"Histórias da Minha Área"

Ano: 2020
Selo: Independente
Gênero: Hip-Hop, Rap, R&B
Para quem gosta de: BK e Hot e Oreia
Ouça: O Cara de Óculos, Deus Dará e Não Sei Rezar
Nota: 7.0

Crítica | Djonga: “Histórias da Minha Área”

Nem é cedo demais pra saber que a vida é desgraçada aqui / Meu filho, amor, tem dessas coisas rudes“. Os versos cantados por Bia Nogueira, logo nos primeiros minutos de O Cara de Óculos, faixa de abertura em Histórias da Minha Área (2020, Independente), servem de passagem para o ambiente incerto que marca o quarto álbum de estúdio de Djonga. Sequência ao material apresentado em Heresia (2017), O Menino Que Queria Ser Deus (2018) e Ladrão (2019), o disco, tradicionalmente no dia 13 de março, segue de onde o artista parou no último ano, porém, estabelece no diálogo com diferentes colaboradores, uma tentativa clara do compositor mineiro em se reinventar dentro de estúdio.

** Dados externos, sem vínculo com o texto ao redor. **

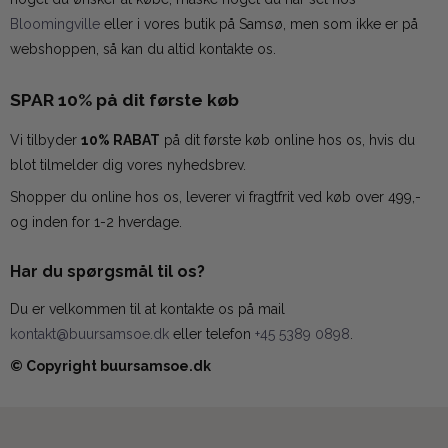
Bloomingville
eller i vores butik på Samsø, men som ikke er på
webshoppen, så kan du altid kontakte os.
SPAR 10% på dit første køb
Vi tilbyder
10% RABAT
på dit første køb online hos os, hvis du
blot tilmelder dig vores nyhedsbrev.
Shopper du online hos os, leverer vi fragtfrit ved køb over 499,-
og inden for 1-2 hverdage.
Har du spørgsmål til os?
Du er velkommen til at kontakte os på mail
kontakt@buursamsoe.dk
eller telefon
+45 5389 0898
.
© Copyright buursamsoe.dk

Mais uma vez acompanhado de Coyote Beatz, com quem divide a produção das faixas desde o primeiro trabalho de estúdio, Djonga faz do bloco inicial do registro uma extensão natural de tudo aquilo que havia testado nos discos anteriores. São versos marcados pela poesia autocentrados, canções pontuadas por conquistas, medos e crises existencialistas do artista mineiro. Um misto de passado e presente, nostalgia e celebração que vai da infância nas ruas de Belo Horizonte às conquistas que se acumulam desde a estreia com Heresia.

Muito cara certo entrou na vida errada / Dinheiro sujo compra roupa limpa / Essa é a prova que os opostos se atraem / Igual polícia e um preto na parede / Coisa que eu não entendo junto ainda“, rima na já citada O Cara de Óculos. Um misto de resgate pessoal e provocação, proposta que orienta a experiência do ouvinte até o último instante da obra. Composições talvez desprovidas do mesmo refinamento explícito no álbum anterior, vide o encontro com Filipe Ret, em Deus e o Diabo na Terra do Sol, porém, sempre marcadas pela precisão dos versos. “Parei de pensar em matar, vingança vai ser ficar vivo / Armas e droga é fetiche dos cara / Porque não sabem o estrago que faz“, dispara Não Sei Rezar, criação em que caminha em direção ao funk político.

Como contraponto aos momentos de maior densidade da obra, o rapper entrega ao público uma seleção de faixas marcadas pela leveza das rimas, batidas e temas instrumentais. São relacionamentos conturbados, como Todo Errado, música em que arrisca como cantor, ou mesmo instantes de profunda entrega sentimental, base para a derradeira Amr Sinto Falta da Nssa Ksa. De fato, sobrevive na faixa de encerramento do disco, colaboração com o experiente Renan Samam (Emicida, Marcelo D2), um dos momentos mais interessantes de Histórias da Minha Área. Longe da produção econômica de Coyote Beatz, Djonga passeia em meio a uma faixa marcada pelos detalhes. São vozes cíclicas e empoeiradas, por vezes íntimas da obra de Madlib, estrutura que se completa pela poesia confessional lançada pelo artista.

Claro que esses momentos de evidente acerto não conseguem disfarçar algumas das canções menos expressivas do trabalho. São músicas como Mania, encontro com MC Don Juan, que talvez funcione quando observada de maneira isolada, porém, se revela de forma deslocada do restante da obra. Nada que se compare à poesia preguiçosa, por vezes infantilizada, que toma conta de Procuro Alguém, oitava faixa do disco. “Alguém que curta Harry Potter / E odeie Senhor dos Anéis como eu / Que ache dinheiro um saco / Que seja linda como a mulher que escolhi pra mim“, rima em uma seleção de pequenos clichês que se completa pelo refrão arrastado: “Ioiô, ioiô, ioiô Ioiô, ioiô, ioiô / Ioiô, sinônimo de amor, ioiô, ioiô“.

Com base nessa estrutura, Djonga entrega ao público uma obra que preserva a essência dos antigos trabalhos, porém, se permite avançar criativamente, mesmo que de maneira irregular. Princípio de uma nova fase na carreira do artista mineiro, Histórias da Minha Área vai da crueza das rimas, como no bem-sucedido encontro com Cristal, em Deus Dará (“Antes de escolher comprar Nike ou Adidas / Certifica que tem banquete pra gente encher a barriga / Não se deslumbra com o caminho ou vai ficar sozinha“), à evidente busca por conforto. Instantes que refletem a força e relevância dos versos assinados pelo rapper mineiro, porém, pontuados momento de maior desequilíbrio, como se o esforço em lançar um disco por ano tivesse seus custos.